Lemon-Cranberry Yeast Cake
makes one 10" cake
Cake
2 1/4 cups all purpose flour, divided
2 1/4 tsp (one packet) instant yeast
1/4 cup sugar
1/2 tsp salt
1/2 cup warm milk
10 tbsp butter, melted
4 large eggs
1 tbsp lemon zest
2 cups dried cranberries
Syrup
3/4 cup sugar
1/2 cup water
1/2 cup lemon juice
- Grease a 10" tube pan
- In a large bow combine 3/4 cup flour, yeast, sugar and salt. Combine the warm milk and melted butter, and gradually add to the flour mixture, mixing for 2 minutes. Add the eggs, remaining 1 1/2 cups flour and lemon zest. Beat vigorously for 2 minutes, stir in dried cranberries. Spread the dough evenly into the pan. Cover, and let rise for 1 hour. Towards the end of the cake's rising time, preheat the oven to 375 degrees.
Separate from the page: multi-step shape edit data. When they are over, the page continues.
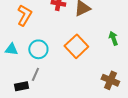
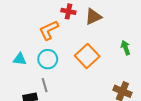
orange L-shape: (24, 15) -> (49, 30), moved, turned -145
gray line: (35, 74) -> (45, 85), turned -40

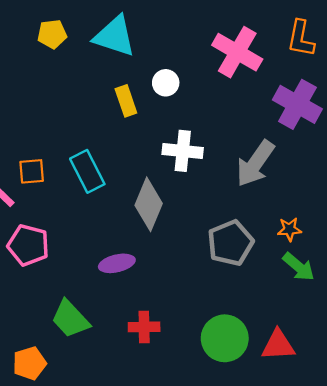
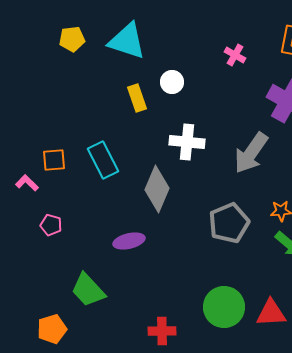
pink cross: (237, 52) -> (235, 55), size x0.5
pink pentagon: (28, 245) -> (51, 225), size x0.6
red cross: (144, 327) -> (162, 331), moved

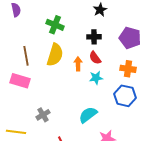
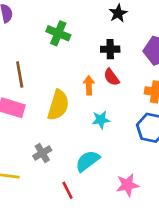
yellow semicircle: (55, 55) -> (58, 105), moved
cyan star: (96, 78) -> (101, 120), moved
cyan semicircle: (88, 115) -> (88, 161), moved

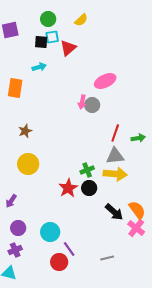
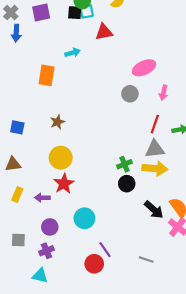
cyan square: (52, 37) -> (87, 11), moved
black square: (41, 42) -> (75, 13), moved
red triangle: (68, 48) -> (104, 32), turned 30
pink arrow: (82, 102) -> (164, 93), moved
red star: (68, 188) -> (64, 184), moved
purple arrow: (11, 201) -> (42, 198), turned 56
cyan circle: (50, 232) -> (84, 218), moved
gray line: (107, 258) -> (146, 259), turned 32

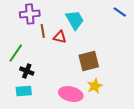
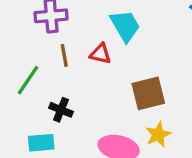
brown line: (43, 31) -> (64, 55), moved
black cross: (27, 71) -> (61, 110), moved

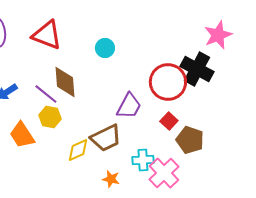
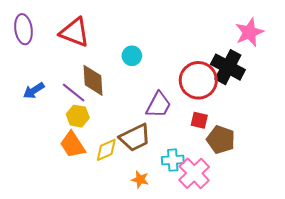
cyan circle: (105, 48) -> (132, 56), moved
red square: (169, 121) -> (199, 120), turned -30
orange trapezoid: (22, 135) -> (73, 145), moved

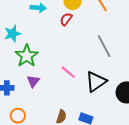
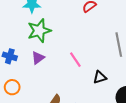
black triangle: (96, 82) -> (100, 77), size x0.6

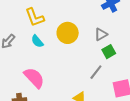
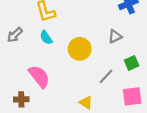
yellow circle: (68, 33) -> (80, 49), moved
green square: (109, 52) -> (132, 63), moved

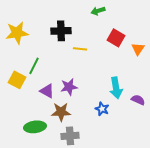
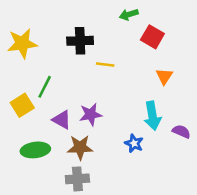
red square: (116, 38) -> (152, 37), moved
orange triangle: (138, 49) -> (164, 76), moved
yellow square: (17, 80) -> (22, 105), turned 30
green ellipse: (35, 127) -> (35, 150), moved
gray cross: (70, 136) -> (77, 179), moved

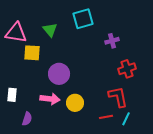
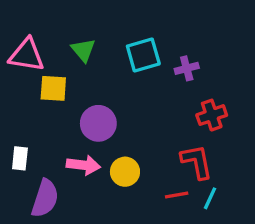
cyan square: (83, 19) -> (143, 55), moved
purple semicircle: (27, 119) -> (45, 198), size x1.6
- Make the syrup: combine the sugar and water in a saucepan and bring to a boil over medium-high heat. Simmer for about 10 minutes, until the syrup thickens. Add the lemon juice, and remove from the heat.
- Bake the cake for 22-25 minutes, until a tester inserted into the center comes out clean. Remove it from the oven.
- Brush half the syrup over the cake, and allow it to cool for 5 minutes. Turn it out onto a rack set over parchment paper or a pan. Brush the remaining syrup over the newly exposed bottom crust. Turn the cake right-side up onto a plate, and cool completely.